Reproduce the records below exactly, but leave their pictures out of the copy.

_Saved data entries:_

↓

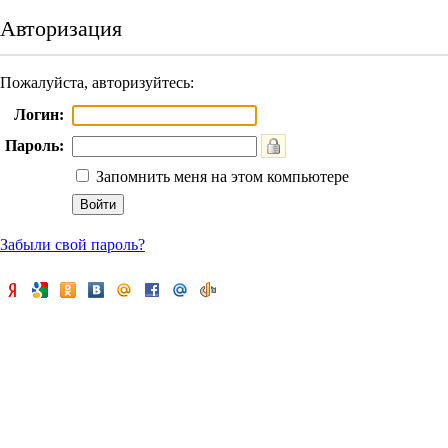
Авторизация
Пожалуйста, авторизуйтесь:
Логин:
Пароль:
Запомнить меня на этом компьютере
Забыли свой пароль?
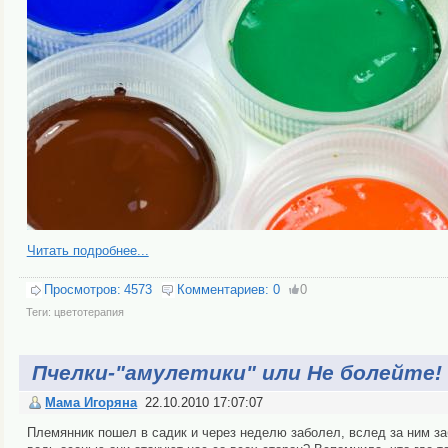
Читать подробнее...
Просмотров:
4573
Комментариев:
0
0
Теги:
цветотерапия
Пчелки-"амулетики" или Не болейте!
Мама Игоряна
22.10.2010 17:07:07
Племянник пошел в садик и через неделю заболел, вслед за ним заб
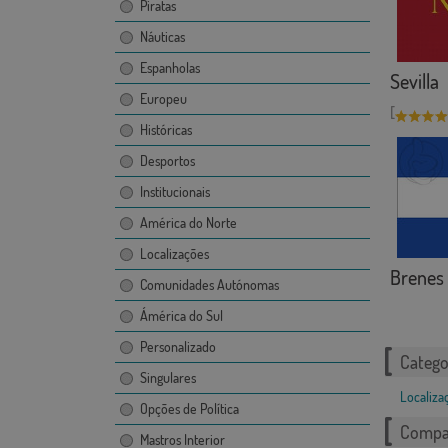
Piratas
Náuticas
Espanholas
Sevilla
Europeu
[
Históricas
Desportos
Institucionais
América do Norte
Localizações
Brenes
Comunidades Autónomas
Ámérica do Sul
Personalizado
Catego
Singulares
Localiza
Opções de Política
Compar
Mastros Interior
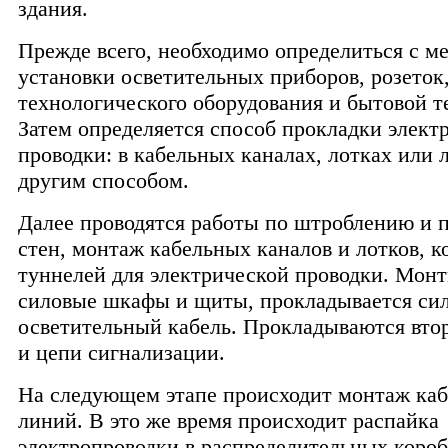
здания.
Прежде всего, необходимо определиться с м
установки осветительных приборов, розеток
технологического оборудования и бытовой т
Затем определяется способ прокладки элект
проводки: в кабельных каналах, лотках или
другим способом.
Далее проводятся работы по штроблению и 
стен, монтаж кабельных каналов и лотков, к
туннелей для электрической проводки. Мон
силовые шкафы и щиты, прокладывается си
осветительный кабель. Прокладываются вто
и цепи сигнализации.
На следующем этапе происходит монтаж ка
линий. В это же время происходит распайка
электропроводки в распределительных короб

↑

_Answer section:_
Авторизация
Пожалуйста, авторизуйтесь:
Логин:
Пароль:
Запомнить меня на этом компьютере
Забыли свой пароль?
Читать подробнее...
Просмотров:
4573
Комментариев:
0
0
Теги:
цветотерапия
Пчелки-"амулетики" или Не болейте!
Мама Игоряна
22.10.2010 17:07:07
Племянник пошел в садик и через неделю заболел, вслед за ним заб
Piratas
Náuticas
Espanholas
Sevilla
Europeu
[
Históricas
Desportos
Institucionais
América do Norte
Localizações
Brenes
Comunidades Autónomas
Ámérica do Sul
Personalizado
Catego
Singulares
Localiza
Opções de Política
Compar
Mastros Interior
здания.
Прежде всего, необходимо определиться с м
установки осветительных приборов, розеток
технологического оборудования и бытовой т
Затем определяется способ прокладки элект
проводки: в кабельных каналах, лотках или
другим способом.
Далее проводятся работы по штроблению и 
стен, монтаж кабельных каналов и лотков, к
туннелей для электрической проводки. Мон
силовые шкафы и щиты, прокладывается си
осветительный кабель. Прокладываются вто
и цепи сигнализации.
На следующем этапе происходит монтаж ка
линий. В это же время происходит распайка
электропроводки в распределительных короб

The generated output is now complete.